If i want to put berzerkers into my Word Bearers army, what's wrong with calling them "Frenzied Devotees" and claiming they're undivided fanatics so wrapped up in religious fervor that they become raving maniacs? I've paid the points, I;ve modeled them uniquely, I explained what they count as. I even put effort into making the fluff blend with the rest of the army


----------



## apd9122 (Jan 27, 2008)

uS tournys almost demand a bit of cheese nowadays. There are prizes, some tournys really good prizes, without Math-hammer armies you may as well not play. My Necron Destroyer horde army is math hammer and I know i will lose points because no one likes getting stomped, but battle points are always the end all for overall winner. I would love to see some comp scores by judges Hard percentages for troops etc.
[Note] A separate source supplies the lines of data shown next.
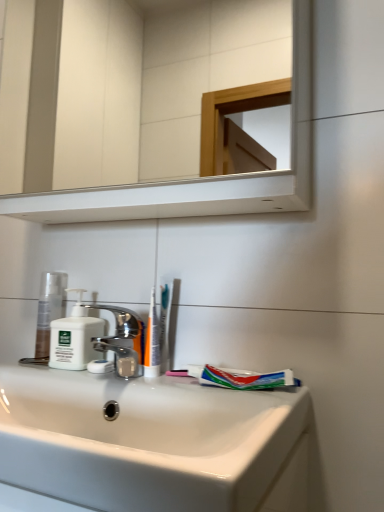 Question: Is point (145, 338) positioned closer to the camera than point (8, 77)?

Choices:
 (A) farther
 (B) closer

Answer: (B)

Question: Which is correct: white plastic toothbrush at center is inside white glossy mirror at upper center, or outside of it?

Choices:
 (A) inside
 (B) outside

Answer: (B)

Question: Estimate the real-world distances between objects in this image. Which object is farther from the polished chrome faucet at center?

Choices:
 (A) white glossy sink at lower center
 (B) white plastic toothbrush at center
 (C) multicolored plastic toothpaste at lower center
 (D) matte white lotion at left
 (E) white matte soap dispenser at left

Answer: (A)

Question: Which object is positioned farthest from the matte white lotion at left?

Choices:
 (A) white plastic toothbrush at center
 (B) white glossy sink at lower center
 (C) white glossy mirror at upper center
 (D) polished chrome faucet at center
 (E) white matte soap dispenser at left

Answer: (C) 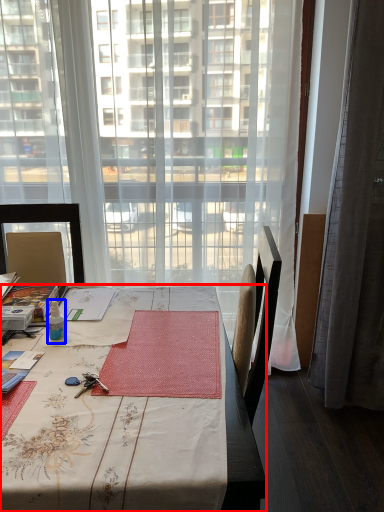 Question: Which point is further to the camera, desk (highlighted by a red box) or bottle (highlighted by a blue box)?

Choices:
 (A) desk
 (B) bottle

Answer: (B) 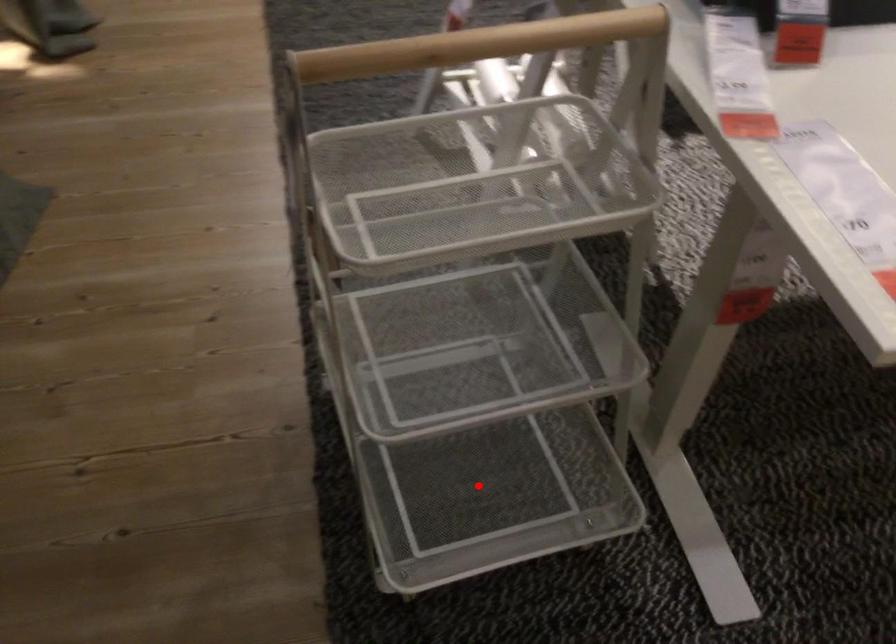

But until that happens what can you do?


----------



## Elemental_elf (Mar 12, 2008)

I think a concept from Magic the Gathering would be useful or sorting this problem out.

A Developer of Magic the Gathering, Mark Rosewater, came up with a theory about 3 general personality archetypes to describe the players of Magic the Gathering and help hone the developing process to target these archetypes. The cool thing though, is that they archetypes are not merely endemic to Magic but are in fact endemic to most 'nerdy' hobbies.

I'll quote Mr. Rosewater right from the page where he describes the archetypes: 

(note just replace 'Deck' with Army and 'Magic' with 'Warhammer').



> *Timmy*
> 
> The first question I always ask of a profile is: what does this profile want when they play Magic? Timmy wants to experience something. Timmy plays Magic because he enjoys the feeling he gets when he plays. What that feeling is will vary from Timmy to Timmy, but what all Timmies have in common is that they enjoy the visceral experience of playing. As you will see, Johnny and Spike have a destination in mind when they play. Timmy is in it for the journey.
> 
> One of the great myths about Timmy is that he is young and inexperienced. I think this comes from the fact that a non-Timmy (particularly a Spike) looking at a Timmy play reads his choices as those of inexperience. Why else would he play overcosted fatties or coin flipping cards or cards that, simply put, aren't that good? Because Spike misses the point. Timmy plays with cards that make him happy; cards that create cool moments; cards that make him laugh; cards that allow him to hang with his friends; cards that cause him to have fun. Winning and losing isn't even really the point (although winning is fun – Timmy gets that). For Timmy, the entire reason to play is having a good time.





> *Johnny*
> 
> So why does Johnny play Magic? Because Johnny wants to express something. To Johnny, Magic is an opportunity to show the world something about himself, be it how creative he is or how clever he is or how offbeat he is. As such, Johnny is very focused on the customizability of the game. Deck building isn't an aspect of the game to Johnny; it's the aspect.
> 
> One of the strengths of Magic is the ability for players to imbue much of themselves in their decks. When you play Monopoly you don't get emotionally attached to the board. But with Magic, your deck becomes an extension of yourself. When your deck wins, you win. When your deck gets complimented, you get complimented. It is this principle that drives Johnnies.





> *Spike*
> 
> So why does Spike play? Spikes plays to prove something, primarily to prove how good he is. You see, Spike sees the game as a mental challenge by which he can define and demonstrate his abilities. Spike gets his greatest joy from winning because his motivation is using the game to show what he is capable of. Anything less than success is a failure because that is the yardstick he is judging himself against.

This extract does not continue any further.